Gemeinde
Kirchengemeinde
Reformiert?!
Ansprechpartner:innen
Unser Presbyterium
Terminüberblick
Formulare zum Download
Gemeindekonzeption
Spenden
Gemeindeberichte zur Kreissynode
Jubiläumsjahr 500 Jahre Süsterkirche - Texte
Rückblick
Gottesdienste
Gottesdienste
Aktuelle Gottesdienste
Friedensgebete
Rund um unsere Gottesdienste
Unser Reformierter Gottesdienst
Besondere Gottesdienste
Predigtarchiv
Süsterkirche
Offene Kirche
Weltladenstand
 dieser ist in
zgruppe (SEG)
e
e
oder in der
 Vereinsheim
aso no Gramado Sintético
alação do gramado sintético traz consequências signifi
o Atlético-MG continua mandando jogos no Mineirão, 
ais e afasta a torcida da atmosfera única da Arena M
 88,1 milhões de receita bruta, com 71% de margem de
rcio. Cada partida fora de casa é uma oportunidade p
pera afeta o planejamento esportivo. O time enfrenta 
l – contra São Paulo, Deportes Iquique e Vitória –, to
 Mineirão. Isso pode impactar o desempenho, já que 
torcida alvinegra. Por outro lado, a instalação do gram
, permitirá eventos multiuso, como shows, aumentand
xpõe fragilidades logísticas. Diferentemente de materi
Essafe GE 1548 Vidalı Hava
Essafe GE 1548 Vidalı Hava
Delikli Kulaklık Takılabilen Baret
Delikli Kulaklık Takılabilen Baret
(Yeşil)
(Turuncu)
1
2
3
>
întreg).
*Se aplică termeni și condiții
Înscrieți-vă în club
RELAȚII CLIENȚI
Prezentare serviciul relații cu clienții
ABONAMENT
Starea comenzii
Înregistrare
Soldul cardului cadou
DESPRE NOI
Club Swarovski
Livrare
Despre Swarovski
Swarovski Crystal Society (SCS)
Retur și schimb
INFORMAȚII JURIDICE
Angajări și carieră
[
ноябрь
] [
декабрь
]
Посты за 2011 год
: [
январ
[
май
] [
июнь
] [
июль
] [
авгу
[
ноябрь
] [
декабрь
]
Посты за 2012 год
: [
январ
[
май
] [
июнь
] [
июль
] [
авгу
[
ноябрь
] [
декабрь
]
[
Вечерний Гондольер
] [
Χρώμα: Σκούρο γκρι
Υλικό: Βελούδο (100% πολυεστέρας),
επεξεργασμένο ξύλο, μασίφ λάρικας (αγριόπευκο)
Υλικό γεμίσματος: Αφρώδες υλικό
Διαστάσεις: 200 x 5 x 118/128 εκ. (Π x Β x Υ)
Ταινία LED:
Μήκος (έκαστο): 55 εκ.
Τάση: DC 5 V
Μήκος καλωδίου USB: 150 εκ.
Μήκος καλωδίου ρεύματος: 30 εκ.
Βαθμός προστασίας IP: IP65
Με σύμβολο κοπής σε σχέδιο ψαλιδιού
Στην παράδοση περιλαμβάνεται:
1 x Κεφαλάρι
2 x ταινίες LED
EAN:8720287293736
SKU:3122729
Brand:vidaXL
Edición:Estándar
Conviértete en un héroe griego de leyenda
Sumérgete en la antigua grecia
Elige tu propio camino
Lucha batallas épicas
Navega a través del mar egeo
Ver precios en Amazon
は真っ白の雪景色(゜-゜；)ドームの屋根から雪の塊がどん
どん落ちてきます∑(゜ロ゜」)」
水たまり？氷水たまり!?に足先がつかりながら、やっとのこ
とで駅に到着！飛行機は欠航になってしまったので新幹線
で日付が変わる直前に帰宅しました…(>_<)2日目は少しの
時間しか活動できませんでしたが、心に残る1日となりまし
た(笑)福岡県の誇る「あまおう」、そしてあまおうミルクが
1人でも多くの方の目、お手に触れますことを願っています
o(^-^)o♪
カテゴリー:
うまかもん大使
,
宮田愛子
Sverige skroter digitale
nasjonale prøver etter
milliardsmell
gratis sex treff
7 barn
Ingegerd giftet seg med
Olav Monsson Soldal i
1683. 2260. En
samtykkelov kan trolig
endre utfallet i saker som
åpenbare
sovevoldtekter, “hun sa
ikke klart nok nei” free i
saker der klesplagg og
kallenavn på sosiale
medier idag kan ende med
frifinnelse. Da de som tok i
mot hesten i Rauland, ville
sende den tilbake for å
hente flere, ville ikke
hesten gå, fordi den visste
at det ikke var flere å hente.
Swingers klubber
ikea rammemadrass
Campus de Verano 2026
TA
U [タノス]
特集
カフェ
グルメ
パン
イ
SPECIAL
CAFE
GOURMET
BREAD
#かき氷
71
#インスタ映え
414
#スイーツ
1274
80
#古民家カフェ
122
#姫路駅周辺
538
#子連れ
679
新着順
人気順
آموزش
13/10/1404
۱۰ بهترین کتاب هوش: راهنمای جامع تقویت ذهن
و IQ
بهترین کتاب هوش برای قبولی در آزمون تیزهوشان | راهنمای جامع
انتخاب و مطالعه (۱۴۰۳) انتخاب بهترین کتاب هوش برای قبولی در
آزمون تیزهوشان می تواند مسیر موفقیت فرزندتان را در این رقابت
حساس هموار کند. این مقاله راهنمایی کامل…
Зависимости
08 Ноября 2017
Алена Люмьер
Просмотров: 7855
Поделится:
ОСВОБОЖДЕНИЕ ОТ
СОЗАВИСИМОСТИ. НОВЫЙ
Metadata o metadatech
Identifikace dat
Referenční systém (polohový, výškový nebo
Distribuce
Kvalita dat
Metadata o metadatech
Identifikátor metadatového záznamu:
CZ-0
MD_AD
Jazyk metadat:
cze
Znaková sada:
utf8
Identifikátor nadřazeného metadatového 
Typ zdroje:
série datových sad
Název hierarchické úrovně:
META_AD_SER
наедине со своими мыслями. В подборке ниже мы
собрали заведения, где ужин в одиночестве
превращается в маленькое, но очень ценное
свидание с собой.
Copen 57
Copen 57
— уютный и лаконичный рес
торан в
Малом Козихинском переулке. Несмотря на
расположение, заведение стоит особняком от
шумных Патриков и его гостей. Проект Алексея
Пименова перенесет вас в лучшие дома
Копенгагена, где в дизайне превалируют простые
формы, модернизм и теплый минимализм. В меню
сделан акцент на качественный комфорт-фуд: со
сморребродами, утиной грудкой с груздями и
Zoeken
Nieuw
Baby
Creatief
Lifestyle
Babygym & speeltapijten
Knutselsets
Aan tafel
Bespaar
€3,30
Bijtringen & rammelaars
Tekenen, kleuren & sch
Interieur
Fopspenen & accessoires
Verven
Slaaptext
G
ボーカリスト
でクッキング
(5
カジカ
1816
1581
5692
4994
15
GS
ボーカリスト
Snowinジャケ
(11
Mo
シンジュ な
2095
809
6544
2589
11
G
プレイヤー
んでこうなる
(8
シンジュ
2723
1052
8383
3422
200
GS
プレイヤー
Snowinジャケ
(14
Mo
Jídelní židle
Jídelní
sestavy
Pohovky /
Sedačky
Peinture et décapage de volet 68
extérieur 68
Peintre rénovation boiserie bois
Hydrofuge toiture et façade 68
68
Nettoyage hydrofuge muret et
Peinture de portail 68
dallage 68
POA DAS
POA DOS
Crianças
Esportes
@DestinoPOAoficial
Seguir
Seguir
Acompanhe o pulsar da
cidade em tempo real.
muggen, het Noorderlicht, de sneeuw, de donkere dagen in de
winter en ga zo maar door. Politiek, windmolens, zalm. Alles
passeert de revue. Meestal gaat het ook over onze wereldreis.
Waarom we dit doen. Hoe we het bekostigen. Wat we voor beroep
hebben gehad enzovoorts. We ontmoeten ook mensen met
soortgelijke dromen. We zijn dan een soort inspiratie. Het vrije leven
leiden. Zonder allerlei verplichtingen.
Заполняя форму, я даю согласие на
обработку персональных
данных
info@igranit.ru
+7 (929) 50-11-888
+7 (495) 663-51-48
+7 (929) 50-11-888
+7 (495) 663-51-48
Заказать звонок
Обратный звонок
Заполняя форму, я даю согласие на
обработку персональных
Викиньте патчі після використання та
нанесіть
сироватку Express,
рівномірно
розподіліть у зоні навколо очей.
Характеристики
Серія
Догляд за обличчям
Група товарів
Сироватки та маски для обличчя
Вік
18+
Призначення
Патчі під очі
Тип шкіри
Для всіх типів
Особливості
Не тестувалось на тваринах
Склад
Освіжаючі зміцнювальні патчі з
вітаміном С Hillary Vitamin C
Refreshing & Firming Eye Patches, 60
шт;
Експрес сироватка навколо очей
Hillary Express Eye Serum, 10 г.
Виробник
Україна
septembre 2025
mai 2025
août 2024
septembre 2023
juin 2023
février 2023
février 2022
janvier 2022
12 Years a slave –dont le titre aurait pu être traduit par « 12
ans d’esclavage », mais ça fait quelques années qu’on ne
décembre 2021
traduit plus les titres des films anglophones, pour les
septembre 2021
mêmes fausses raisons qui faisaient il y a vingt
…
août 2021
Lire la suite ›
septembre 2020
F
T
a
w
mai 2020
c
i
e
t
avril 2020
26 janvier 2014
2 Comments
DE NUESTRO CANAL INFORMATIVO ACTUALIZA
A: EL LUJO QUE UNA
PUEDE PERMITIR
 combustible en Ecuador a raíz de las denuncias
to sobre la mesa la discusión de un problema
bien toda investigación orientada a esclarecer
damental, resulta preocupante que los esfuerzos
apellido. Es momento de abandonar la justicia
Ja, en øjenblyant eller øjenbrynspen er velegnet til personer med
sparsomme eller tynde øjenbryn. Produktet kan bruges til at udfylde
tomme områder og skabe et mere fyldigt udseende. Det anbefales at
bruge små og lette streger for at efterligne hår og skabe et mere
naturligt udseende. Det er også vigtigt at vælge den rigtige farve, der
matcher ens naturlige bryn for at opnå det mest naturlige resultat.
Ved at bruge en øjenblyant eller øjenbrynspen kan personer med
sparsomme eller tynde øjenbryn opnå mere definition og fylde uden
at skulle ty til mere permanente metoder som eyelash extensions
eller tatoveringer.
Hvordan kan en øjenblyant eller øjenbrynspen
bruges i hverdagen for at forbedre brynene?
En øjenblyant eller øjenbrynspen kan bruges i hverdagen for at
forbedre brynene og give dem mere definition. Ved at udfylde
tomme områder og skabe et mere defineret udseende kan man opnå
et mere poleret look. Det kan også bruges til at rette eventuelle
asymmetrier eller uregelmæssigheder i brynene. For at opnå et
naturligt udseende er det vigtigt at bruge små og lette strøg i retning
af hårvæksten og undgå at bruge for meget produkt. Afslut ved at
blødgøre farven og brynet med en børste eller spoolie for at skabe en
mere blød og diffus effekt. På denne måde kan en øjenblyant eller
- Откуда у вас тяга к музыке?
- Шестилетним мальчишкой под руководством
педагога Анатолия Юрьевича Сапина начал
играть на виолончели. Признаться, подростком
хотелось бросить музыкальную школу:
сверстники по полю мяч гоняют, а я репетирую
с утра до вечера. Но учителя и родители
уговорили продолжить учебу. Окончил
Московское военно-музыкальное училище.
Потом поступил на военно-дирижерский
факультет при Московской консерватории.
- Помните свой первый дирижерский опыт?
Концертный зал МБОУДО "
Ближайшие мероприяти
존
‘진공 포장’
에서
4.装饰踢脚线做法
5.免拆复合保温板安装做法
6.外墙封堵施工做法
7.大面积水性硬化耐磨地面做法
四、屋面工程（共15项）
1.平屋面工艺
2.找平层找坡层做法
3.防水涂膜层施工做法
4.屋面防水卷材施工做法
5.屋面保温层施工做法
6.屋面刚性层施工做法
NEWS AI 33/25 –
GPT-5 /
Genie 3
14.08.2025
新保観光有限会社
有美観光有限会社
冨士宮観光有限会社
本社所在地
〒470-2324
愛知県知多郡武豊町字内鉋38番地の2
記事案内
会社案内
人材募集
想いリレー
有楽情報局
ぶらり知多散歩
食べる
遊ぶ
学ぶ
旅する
★ ★ ★ ★
** Your assignment **
Copy each line above that contains the word "дирижерский".

** The completed task **
Потом поступил на военно-дирижерский
- Помните свой первый дирижерский опыт?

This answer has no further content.